I was on my way to being bald.
I hoped for a long time that my hair loss wouldn’t last and that it would slow down after my body hormones reset. But when I got to the point where I was cutting and styling my hair differently to compensate for the recession, there was no denying it.
Finally, in 2014, I came to terms with reality. If baldness was inevitable, it was going to happen on my own terms. So I buzzed it all off. Less than a year later, I started shaving it it with a razor.
And now, I’m taking what I view as the last and final step to owning my baldness: I’m getting laser hair removal.
A lot of men take pride in their hair. Even moreso, many guys who go bald struggle – at least initially – with maintaining confidence as their head becomes progressively shinier.
But I’ve learned over the last several years to own my baldness. I don’t want to have the horseshoe look on my head, so I started shaving my head. And also why I’m now getting what hair I have left zapped off with more than 1,500 laser blasts each time I have a treatment … and I have at least five treatments to go.

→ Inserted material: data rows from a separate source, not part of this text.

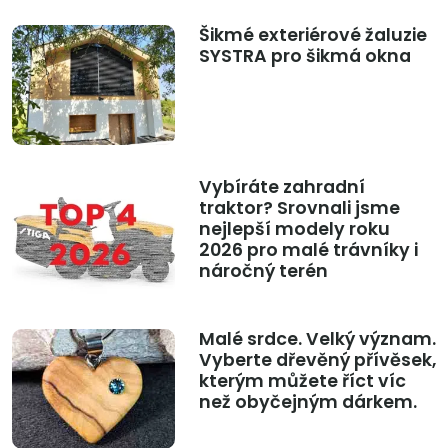
Šikmé exteriérové žaluzie
SYSTRA pro šikmá okna
Vybíráte zahradní
traktor? Srovnali jsme
nejlepší modely roku
2026 pro malé trávníky i
náročný terén
Malé srdce. Velký význam.
Vyberte dřevěný přívěsek,
kterým můžete říct víc
než obyčejným dárkem.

There are definitely days where I miss my hair. Social media does me no favors with images of dudes with perfect hair. And yes, I’ve read the articles about how bald men are seen as more powerful and whatnot, but damn, I loved having hair.
More than that, though, I am confident in my baldness. I can joke about it. I actually do really like how I look bald.

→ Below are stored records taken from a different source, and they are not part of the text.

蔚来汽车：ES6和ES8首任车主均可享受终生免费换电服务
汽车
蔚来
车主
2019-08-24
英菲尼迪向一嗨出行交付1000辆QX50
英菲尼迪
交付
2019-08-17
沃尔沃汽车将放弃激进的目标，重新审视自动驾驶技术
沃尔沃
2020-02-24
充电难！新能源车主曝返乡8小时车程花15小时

And I’m definitely excited to never have to take a razor to my scalp again.
If you’re going bald, I’d encourage you to own it, too. Instead of holding on to it, go out on your own terms and get it over with. And be confident in your decision to do so.
As the great comedian Larry David once said, “Anyone can be confident with a full head of hair. But a confident bald man – there’s your diamond in the rough.”